Several times through my play session, I received notifications that my connection was slowing, or had dropped. To my amazement, it affected my gameplay very little, which is a far cry better than what most services do. I did notice a small amount of latency in my control inputs while receiving the poor connection notification, but extreme pixilation or increased compression didn’t rear its ugly head. My final in-network attempt at playing on Luna was from my mobile device.
I decided to try my hand at Grid which is a fast-paced racing game. In order to play Luna on my mobile device, I had to login to Amazon through the Chrome Browser, and then set it as a shortcut on my home screen. After loading in, the biggest disappointment that I had, revolved around the limited resolution options. The game itself looked impressive, as crisp and free of defect as the test on my PC or Firestick, except that the game had black bars across the sides of the play window. This isn’t anything new, but usually when games slim down the resolution on mobile devices, it’s due to the addition of on-screen controls. With Luna controller in hand, I do feel a little cheated that there was so much wasted space on the screen. Mobile devices are small enough without being relegated to even smaller view spaces.

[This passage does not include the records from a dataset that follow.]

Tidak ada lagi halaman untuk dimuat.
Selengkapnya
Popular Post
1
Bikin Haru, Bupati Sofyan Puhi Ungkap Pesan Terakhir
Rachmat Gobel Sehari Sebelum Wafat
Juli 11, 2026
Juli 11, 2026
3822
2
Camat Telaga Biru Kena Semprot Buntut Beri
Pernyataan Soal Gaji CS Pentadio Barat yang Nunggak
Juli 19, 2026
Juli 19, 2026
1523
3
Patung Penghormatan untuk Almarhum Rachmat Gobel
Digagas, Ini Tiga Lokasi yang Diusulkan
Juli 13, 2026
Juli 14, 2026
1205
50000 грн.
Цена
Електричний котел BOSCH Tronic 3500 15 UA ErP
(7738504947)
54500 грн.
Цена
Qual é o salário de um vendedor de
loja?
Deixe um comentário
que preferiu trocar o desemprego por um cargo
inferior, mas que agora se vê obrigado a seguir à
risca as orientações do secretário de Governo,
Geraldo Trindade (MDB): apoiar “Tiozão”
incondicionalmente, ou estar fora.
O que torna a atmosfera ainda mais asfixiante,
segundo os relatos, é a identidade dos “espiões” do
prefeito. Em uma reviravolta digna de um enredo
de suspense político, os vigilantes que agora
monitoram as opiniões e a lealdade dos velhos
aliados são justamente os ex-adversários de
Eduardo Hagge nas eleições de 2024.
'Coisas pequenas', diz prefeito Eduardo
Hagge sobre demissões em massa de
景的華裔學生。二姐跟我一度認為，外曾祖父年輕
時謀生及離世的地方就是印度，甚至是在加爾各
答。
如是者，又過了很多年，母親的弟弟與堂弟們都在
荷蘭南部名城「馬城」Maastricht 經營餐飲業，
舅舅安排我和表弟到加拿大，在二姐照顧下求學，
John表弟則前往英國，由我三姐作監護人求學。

Frolicking through the land of Luna left me with the impression that Amazon is on the right track here. The game library is lackluster, and in several situation I had far higher perceptible input latency than other services. The mobile resolution was similarly a letdown, and the strange obsession with Chrome, when Edge is also built on Chromium is a little strange to say the least. Despite some vast library growth that Luna needs to be competitive, and some minor technical hiccups, the visuals were crisp with no perceivable compression or visual distortion during my sessions. Every game I tried loaded extremely quickly, and I accessed Luna across many different platforms, all of which worked well.

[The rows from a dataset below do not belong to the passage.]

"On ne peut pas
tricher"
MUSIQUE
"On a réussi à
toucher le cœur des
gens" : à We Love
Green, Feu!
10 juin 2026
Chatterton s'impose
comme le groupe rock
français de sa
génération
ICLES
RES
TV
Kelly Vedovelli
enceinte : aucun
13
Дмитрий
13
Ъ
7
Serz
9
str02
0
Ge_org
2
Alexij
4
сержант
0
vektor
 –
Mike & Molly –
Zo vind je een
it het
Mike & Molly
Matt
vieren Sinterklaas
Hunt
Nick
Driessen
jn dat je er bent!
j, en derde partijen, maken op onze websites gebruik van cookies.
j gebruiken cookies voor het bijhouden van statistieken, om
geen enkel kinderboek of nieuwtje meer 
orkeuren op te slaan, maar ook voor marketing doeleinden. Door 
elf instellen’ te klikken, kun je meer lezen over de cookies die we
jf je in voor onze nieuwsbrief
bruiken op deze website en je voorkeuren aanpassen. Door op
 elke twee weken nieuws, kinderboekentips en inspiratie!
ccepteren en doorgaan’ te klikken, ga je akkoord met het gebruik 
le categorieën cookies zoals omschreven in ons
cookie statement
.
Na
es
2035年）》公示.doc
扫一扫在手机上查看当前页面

Luna is nothing if not impressive. Unfortunately, the small library holds it back from being my daily cloud gaming choice. Amazon has a long way to go before Luna is ready for primetime, so if you’ve been patiently awaiting your invite to Luna’s Early Access, don’t feel too bad if you haven’t been selected. Luna needs several more months in the oven, and a lot more titles under its umbrella before it will earn the envy of any of the other Cloud services.